In December 2020, Jiangxi Xinhua Distribution Group Co. Ltd made Ruanyun a strategic business partner, providing students in the province with standard subscriptions for the company’s personalized exercise books. But paying users for these fell from 26,900 in the year to March 2023 to 20,200 in the 12 months to March 2024. Still, registered members increased from 14.3 million to 15.1 million over that time, providing an important resource by contributing data for use in the company’s AI database.
Nearly 60% of the company’s revenue in the year through March 2024 came from digitization services, paid by publishers for converting publications to digital format, with the figure growing from $4.5 million in the year to March 2023 to $5.2 million in the next fiscal year.
Platform development revenue for its SmartHomework solution increased by 137% to $3.1 million in its fiscal year through March 2024 from $1.8 million the previous year, due partly to expansion beyond Jiangxi, according to the prospectus.
While Ruanyun’s credentials as an AI company may be somewhat debatable, that may be less important as long as its pedigree helps it expand outside Jiangxi province. One of its biggest selling points lies in its strong ties to an entire province, where its services are integrated within the K-12 education system.
But rival companies may have similar relationships in other provinces, which could put a crimp on Ruanyun’s expansion plans.

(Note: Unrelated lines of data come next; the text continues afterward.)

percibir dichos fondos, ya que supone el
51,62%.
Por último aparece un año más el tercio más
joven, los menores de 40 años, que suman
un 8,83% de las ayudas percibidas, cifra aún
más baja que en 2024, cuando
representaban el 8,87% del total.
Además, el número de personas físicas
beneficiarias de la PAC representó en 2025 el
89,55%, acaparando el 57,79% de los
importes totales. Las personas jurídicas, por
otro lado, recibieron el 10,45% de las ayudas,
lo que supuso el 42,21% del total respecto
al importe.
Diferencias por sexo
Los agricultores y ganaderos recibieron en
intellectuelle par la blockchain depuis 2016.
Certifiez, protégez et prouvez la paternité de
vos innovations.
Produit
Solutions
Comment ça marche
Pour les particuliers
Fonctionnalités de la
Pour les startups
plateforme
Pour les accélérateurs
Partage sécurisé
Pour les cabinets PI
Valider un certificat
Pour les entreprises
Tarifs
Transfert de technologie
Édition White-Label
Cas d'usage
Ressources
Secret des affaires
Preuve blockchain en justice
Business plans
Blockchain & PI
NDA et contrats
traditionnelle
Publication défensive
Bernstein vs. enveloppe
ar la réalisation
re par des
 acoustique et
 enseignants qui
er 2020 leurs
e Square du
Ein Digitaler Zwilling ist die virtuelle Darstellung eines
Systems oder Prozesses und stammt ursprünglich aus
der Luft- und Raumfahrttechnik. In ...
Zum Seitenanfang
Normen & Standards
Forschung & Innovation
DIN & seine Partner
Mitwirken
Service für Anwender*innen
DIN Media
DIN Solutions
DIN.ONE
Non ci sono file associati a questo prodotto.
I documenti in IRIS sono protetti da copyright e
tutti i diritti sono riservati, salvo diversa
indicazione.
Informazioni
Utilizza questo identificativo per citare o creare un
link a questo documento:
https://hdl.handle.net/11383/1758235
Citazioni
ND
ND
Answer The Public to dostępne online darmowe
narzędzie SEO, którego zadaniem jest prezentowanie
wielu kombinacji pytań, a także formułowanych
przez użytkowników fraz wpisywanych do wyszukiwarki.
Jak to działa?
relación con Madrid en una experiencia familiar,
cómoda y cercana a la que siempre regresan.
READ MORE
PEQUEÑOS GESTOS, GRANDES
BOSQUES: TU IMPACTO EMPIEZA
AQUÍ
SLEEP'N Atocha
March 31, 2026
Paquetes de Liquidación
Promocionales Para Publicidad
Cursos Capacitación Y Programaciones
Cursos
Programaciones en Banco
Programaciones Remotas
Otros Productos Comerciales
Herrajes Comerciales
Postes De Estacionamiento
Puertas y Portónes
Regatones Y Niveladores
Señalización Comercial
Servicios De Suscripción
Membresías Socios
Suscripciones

Such rivals could include Squirrel AI, as well as K-12 tutoring firm Zuoyebang Education Technology, and Tencent-backed Huohua Siwei, all of which are chasing similar customers in the post-crackdown era. In the listed company realm, stalwart New Oriental Education (EDU.US; 9901.HK) recently brought AI expert Dr. Yue Zhuge onto its board, and TAL Education (TAL.US) recently credited its AI learning devices for helping to fuel 62.4% growth in its latest quarterly results.
Following its post-IPO gains, Ruanyun’s shares look a bit expensive with a price-to-sales (P/S) ratio of 33.8, compared to TAL’s 2.92 and New Oriental’s 1.57. That means Ruanyun’s post-IPO rally could be short-lived, unless it can find a way to quickly turbocharge its revenue to bring its ratio down to a more realistic level in line with its much larger peers.